Cette réglementation n'est applicable que
dans la mesure où le profil et la nature du sol ne sont pas sensiblement
modifiés et s'il n'en résulte pas d'inconvénient pour le voisinage."
Dans le règlement de la Commune de
Pully sur les constructions, l’art. 84 LATC est mis en œuvre par l’art. 26 al.
3.
RC qui prévoit que les garages souterrains ne sont pas pris en compte dans le
calcul de la surface bâtie ni dans celui de la distance aux limites lorsque la
moitié de leur volume est situé en dessous du terrain naturel, qu’ils n’ont
qu’une façade entièrement visible et qu’ils s’intègrent harmonieusement dans le
terrain.
bb) Les recourants ne contestent
pas que l’exigence selon laquelle la moitié du volume de la construction doit
être située en dessous du terrain naturel est respectée.
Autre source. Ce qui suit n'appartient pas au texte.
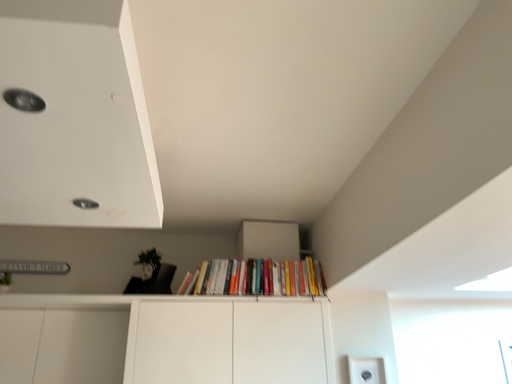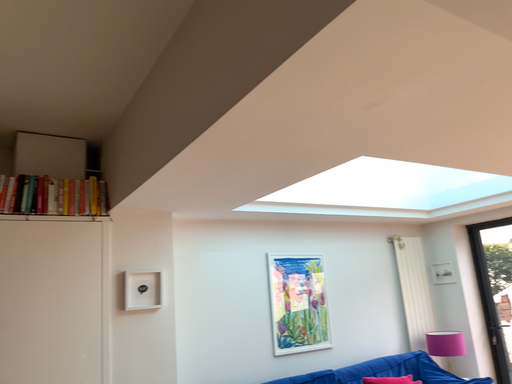 Question: Which way did the camera rotate in the video?

Choices:
 (A) rotated left
 (B) rotated right

Answer: (B) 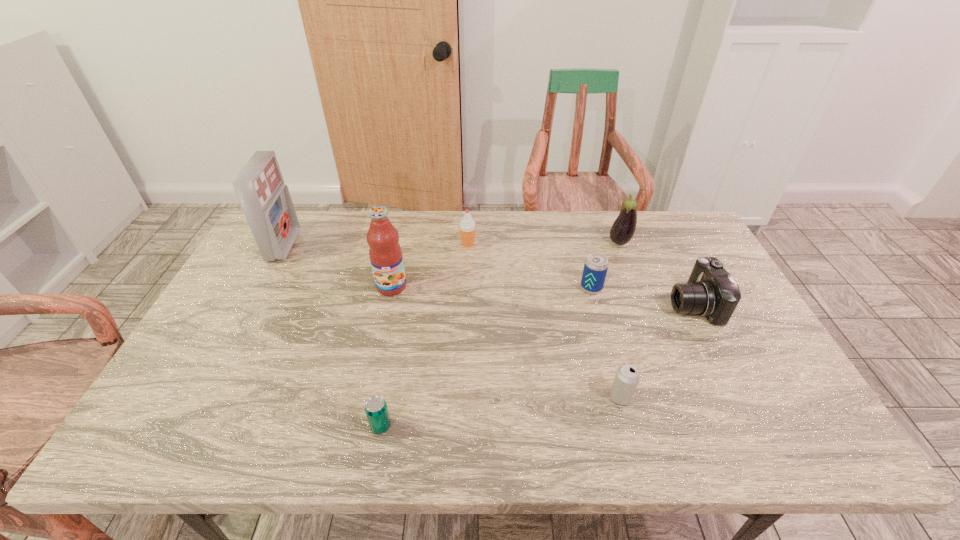 You are a GUI agent. You are given a task and a screenshot of the screen. Output one action in this format:
    pyautogui.click(x=<x>, y=<y>)
    Task: Click on the vacant space that satisfies the following two spatial constraints: 1. on the front side of the icecream; 2. on the right side of the second nearest object
    The width and height of the screenshot is (960, 540).
    Given the screenshot: What is the action you would take?
    pyautogui.click(x=463, y=397)

I want to click on vacant position in the image that satisfies the following two spatial constraints: 1. on the back side of the second nearest beer can; 2. on the right side of the eggplant, so click(578, 242).

Locate an element on the screen. Image resolution: width=960 pixels, height=540 pixels. vacant position in the image that satisfies the following two spatial constraints: 1. on the front label of the fruit juice; 2. on the right side of the farthest beer can is located at coordinates (391, 288).

Where is `free space that satisfies the following two spatial constraints: 1. on the back side of the farthest beer can; 2. on the right side of the sixth shortest object`? The height and width of the screenshot is (540, 960). free space that satisfies the following two spatial constraints: 1. on the back side of the farthest beer can; 2. on the right side of the sixth shortest object is located at coordinates (579, 242).

In order to click on blank area in the image that satisfies the following two spatial constraints: 1. on the front-facing side of the second nearest object; 2. on the right side of the leftmost object in this screenshot , I will do [204, 397]. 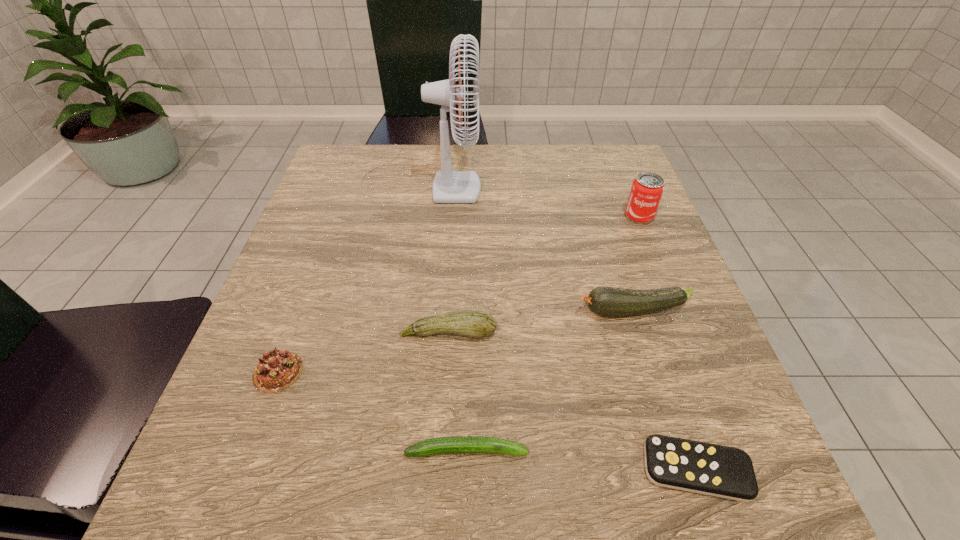 I want to click on fan, so click(x=449, y=186).

Locate an element on the screen. the sixth shortest object is located at coordinates (647, 189).

Locate an element on the screen. the rightmost zucchini is located at coordinates (606, 301).

This screenshot has height=540, width=960. I want to click on the second shortest zucchini, so click(473, 323).

Identify the location of the third shortest object. (277, 370).

This screenshot has width=960, height=540. I want to click on chocolate cake, so click(277, 370).

Locate an element on the screen. Image resolution: width=960 pixels, height=540 pixels. the shortest zucchini is located at coordinates pos(458,444).

Find the location of a particular element. The width and height of the screenshot is (960, 540). remote control is located at coordinates (716, 470).

You are a GUI agent. You are given a task and a screenshot of the screen. Output one action in this format:
    pyautogui.click(x=<x>, y=<y>)
    Task: Click on the free space located on the front-facing side of the tallest object
    Image resolution: width=960 pixels, height=540 pixels.
    Given the screenshot: What is the action you would take?
    pyautogui.click(x=617, y=177)

What are the coordinates of `free spot located on the back of the can` in the screenshot? It's located at (617, 161).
Pour ce qui est de l’exigence selon
laquelle le profil et la nature du sol ne doivent pas être sensiblement
modifiés, il a été jugé que la construction souterraine
dont l’impact visuel est important modifie de manière sensible la configuration
des lieux et ne peut bénéficier de la dérogation prévue par l’art. 84 al. 1 LATC.
Ainsi, le critère déterminant est celui de l’impact visuel de la construction
souterraine dans l’environnement construit, indépendamment du point de savoir
si la construction se trouve en grande partie sous le niveau du terrain naturel
(arrêts AC.2012.0036 du 20 septembre 2012; AC.2011.0320 du 31 juillet 2012
consid. 3c/aa et les arrêts cités).
En l’occurrence, le seul impact
visuel significatif sera celui du mur longeant le chemin du Liseron. Depuis ce
chemin, un mur d’une longueur d’environ 27 m sera en effet visible avec une
hauteur dépassant 3 m. Même si cet impact visuel n’est pas négligeable, le
tribunal considère qu’il reste admissible et qu’il ne remet pas en cause le
respect de l’exigence posée à l’art. 26 RC selon laquelle le garage doit s’intégrer
harmonieusement dans le terrain, étant précisé que la municipalité dispose d’un
pouvoir d’appréciation dans l’application de cette disposition que le tribunal
doit respecter. Pour ce qui est des exigences posées par l’art. 84 LATC, on relève
encore que le profil et la nature du sol ne seront que peu modifiés,
contrairement à d’autres cas où une violation de l’art. 84 LATC a été constatée
par le tribunal (voir par exemple arrêt AC.2009.0233 du 21 mai 2010 où la
construction d’un parking souterrain impliquait des mouvements de terre en
déblai d’une hauteur allant jusqu’à 8 m 50).
Pour ce qui est des inconvénients
pour le voisinage, la vision locale a montré que, contrairement à ce qui était
le cas dans l’arrêt AC.2012.0036 invoqué par les recourants, le projet n’aura
pas pour conséquence la création d’une terrasse surplombante susceptible de
gêner le voisinage. On relève notamment que la vue portera sur l’arrière du
bâtiment le plus concerné, soit celui qui se trouve de l’autre côté du chemin
du Liseron, sans dérangement particulier pour les occupants de ce bâtiment.
c) Vu ce qui précède, c’est à juste
titre que la surface du garage souterrain n’a pas été prise en compte dans le
calcul de la surface bâtie en application des art. 84 LATC et 26 al. 3 RC. L’art.
10.
RC est par conséquent respecté.
3.
Les recourants contestent le terrain naturel
pris en considération pour déterminer la hauteur de la construction. Ils font
valoir que c’est le terrain existant avant la construction de la villa actuelle
qui devrait être pris en compte.
a) Selon l’art. 37 RC, dans la zone
à moyenne densité, la hauteur au faîte, calculée conformément à l’art. 19 RC,
est limitée à 15 m.
Selon l’art. 19 al. 1 RC, la
hauteur des constructions est mesurée depuis le niveau moyen du terrain
naturel, calculé en prenant la moyenne des cotes d’altitude aux quatre angles
du plus petit rectangle dans lequel le bâtiment peut s’inscrire.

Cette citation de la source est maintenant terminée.